On Sat, Sep 05, 2015 at 10:16:17AM +0200, Sebastien Marie wrote:
> but be aware that some functions, like, `mblen' (used in sftp.c, so not
> in same context than `utf8_ok' I think), could copte badly with
> setlocale() call (man mblen extract): 
> 
>      Calling any other functions in libc never change the internal state of
>      the mblen(), except for calling setlocale(3) with the LC_CTYPE category
>      changed to that of the current locale.  Such setlocale(3) calls cause the
>      internal state of this function to be indeterminate.
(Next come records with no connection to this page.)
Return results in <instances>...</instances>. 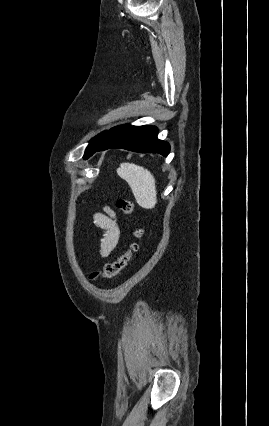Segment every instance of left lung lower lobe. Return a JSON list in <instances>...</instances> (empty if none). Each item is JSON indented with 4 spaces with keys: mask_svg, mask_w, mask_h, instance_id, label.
Instances as JSON below:
<instances>
[{
    "mask_svg": "<svg viewBox=\"0 0 269 426\" xmlns=\"http://www.w3.org/2000/svg\"><path fill=\"white\" fill-rule=\"evenodd\" d=\"M157 132V128L153 126H116L107 132L103 141L93 149L90 156L97 151L123 148L139 153H158L166 157L170 146L167 142L157 139Z\"/></svg>",
    "mask_w": 269,
    "mask_h": 426,
    "instance_id": "0a47b994",
    "label": "left lung lower lobe"
}]
</instances>
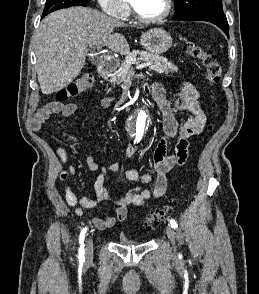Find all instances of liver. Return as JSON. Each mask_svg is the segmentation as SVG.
Segmentation results:
<instances>
[{
	"mask_svg": "<svg viewBox=\"0 0 259 294\" xmlns=\"http://www.w3.org/2000/svg\"><path fill=\"white\" fill-rule=\"evenodd\" d=\"M124 24L84 7L58 10L45 17L35 35L36 70L43 94L68 86L85 65L88 47L104 45L121 55L130 47L124 35L114 33Z\"/></svg>",
	"mask_w": 259,
	"mask_h": 294,
	"instance_id": "6515ba94",
	"label": "liver"
}]
</instances>
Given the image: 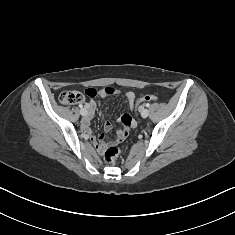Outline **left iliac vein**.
<instances>
[{"instance_id":"4c4485c4","label":"left iliac vein","mask_w":235,"mask_h":235,"mask_svg":"<svg viewBox=\"0 0 235 235\" xmlns=\"http://www.w3.org/2000/svg\"><path fill=\"white\" fill-rule=\"evenodd\" d=\"M148 115H149L148 109L143 108L142 111H141V116H142L143 118H146V117H148Z\"/></svg>"}]
</instances>
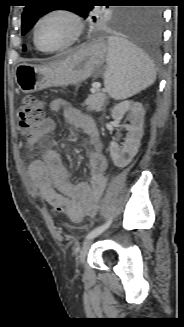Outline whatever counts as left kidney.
<instances>
[{"instance_id":"left-kidney-1","label":"left kidney","mask_w":184,"mask_h":327,"mask_svg":"<svg viewBox=\"0 0 184 327\" xmlns=\"http://www.w3.org/2000/svg\"><path fill=\"white\" fill-rule=\"evenodd\" d=\"M126 112L130 113V124L126 126L127 137L122 147L116 142L110 143V156L119 168L126 167L136 156L143 136L144 108L141 103L123 101L115 105L111 111L112 118L120 120Z\"/></svg>"}]
</instances>
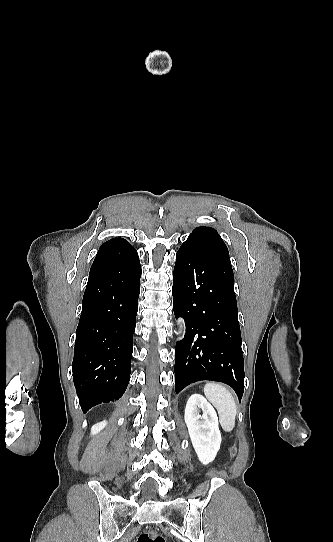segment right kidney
<instances>
[{
	"label": "right kidney",
	"mask_w": 333,
	"mask_h": 542,
	"mask_svg": "<svg viewBox=\"0 0 333 542\" xmlns=\"http://www.w3.org/2000/svg\"><path fill=\"white\" fill-rule=\"evenodd\" d=\"M107 422H99V424H95V426H92L91 428V434L94 436V434H98V432H101L103 428H105Z\"/></svg>",
	"instance_id": "1"
}]
</instances>
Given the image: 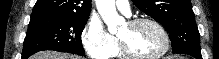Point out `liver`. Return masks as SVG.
I'll use <instances>...</instances> for the list:
<instances>
[{"label":"liver","instance_id":"6515ba94","mask_svg":"<svg viewBox=\"0 0 219 59\" xmlns=\"http://www.w3.org/2000/svg\"><path fill=\"white\" fill-rule=\"evenodd\" d=\"M30 59H81V57L55 51H42L34 54Z\"/></svg>","mask_w":219,"mask_h":59}]
</instances>
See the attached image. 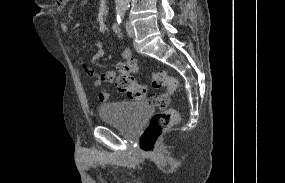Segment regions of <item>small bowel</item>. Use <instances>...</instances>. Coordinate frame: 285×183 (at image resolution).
Segmentation results:
<instances>
[{
  "instance_id": "1",
  "label": "small bowel",
  "mask_w": 285,
  "mask_h": 183,
  "mask_svg": "<svg viewBox=\"0 0 285 183\" xmlns=\"http://www.w3.org/2000/svg\"><path fill=\"white\" fill-rule=\"evenodd\" d=\"M69 0H66L67 2ZM63 2V3H65ZM64 9V6L61 5L58 7L59 11H62ZM60 28L64 33H67L69 31V26L67 22H61ZM113 31L115 33H119L120 29L117 25L113 26ZM96 51L91 59V61L86 65V69H90L96 61H98L100 58H102L105 55V48L104 44L102 42H96L95 44ZM122 57L124 60H128L131 57V50L129 48H125L122 52ZM90 71V77L93 79L94 86L99 89L98 91V99L100 102H106L108 99V91L104 87L105 84H110L113 82L115 78V71L108 70L103 72H96V71Z\"/></svg>"
}]
</instances>
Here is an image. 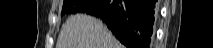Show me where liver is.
<instances>
[{
	"label": "liver",
	"instance_id": "obj_1",
	"mask_svg": "<svg viewBox=\"0 0 213 48\" xmlns=\"http://www.w3.org/2000/svg\"><path fill=\"white\" fill-rule=\"evenodd\" d=\"M56 48H124L100 19L76 14L63 24Z\"/></svg>",
	"mask_w": 213,
	"mask_h": 48
}]
</instances>
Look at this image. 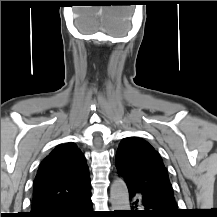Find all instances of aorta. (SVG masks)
<instances>
[{"mask_svg": "<svg viewBox=\"0 0 217 217\" xmlns=\"http://www.w3.org/2000/svg\"><path fill=\"white\" fill-rule=\"evenodd\" d=\"M110 199L113 211L130 210L128 188L123 179L117 178L111 184Z\"/></svg>", "mask_w": 217, "mask_h": 217, "instance_id": "obj_1", "label": "aorta"}]
</instances>
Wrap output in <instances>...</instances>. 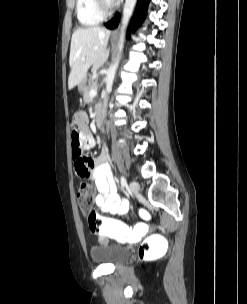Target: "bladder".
Segmentation results:
<instances>
[{"label":"bladder","instance_id":"obj_1","mask_svg":"<svg viewBox=\"0 0 247 304\" xmlns=\"http://www.w3.org/2000/svg\"><path fill=\"white\" fill-rule=\"evenodd\" d=\"M129 255L127 248L118 245H99L90 250L91 259L98 264L118 265Z\"/></svg>","mask_w":247,"mask_h":304}]
</instances>
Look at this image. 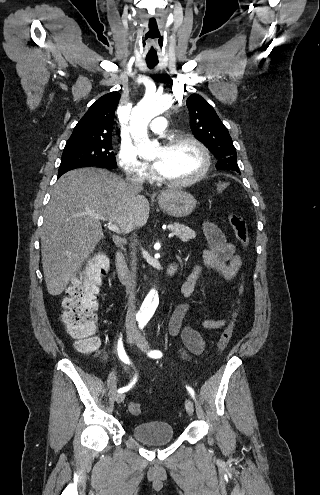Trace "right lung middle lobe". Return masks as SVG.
Here are the masks:
<instances>
[{
    "label": "right lung middle lobe",
    "instance_id": "right-lung-middle-lobe-1",
    "mask_svg": "<svg viewBox=\"0 0 320 495\" xmlns=\"http://www.w3.org/2000/svg\"><path fill=\"white\" fill-rule=\"evenodd\" d=\"M111 142H67L62 154L58 175L88 166L116 168Z\"/></svg>",
    "mask_w": 320,
    "mask_h": 495
}]
</instances>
Yes, there's a lot of local state in static buffers in locale-aware
libc functions which don't accept mbstate_t in their argument list.
For example, this state may be used to keep track of incomplete
multibyte sequences between calls. Another example is keeping
track of shift-states with encodings like Shift-JIS, which we don't
support as a locale but which should be taken into account where
portability matters.

Generally, setlocale() should be called only during program startup.
Somewhere at the top of main() is a good spot.
Or it may not be called at all and the program stays in the C locale
forever.

If the program uses threads, setlocale() should be called before any
threads are running. Once OpenBSD has xlocale support, threads may
override their thread-specific locale settings with uselocale().
Until then, all threads will be using the same locale.

That's what I make of our implementation and POSIX. I'm not sure
if all this applies to every OS. But I suspect sticking with these
guidelines ensures the software remains portable.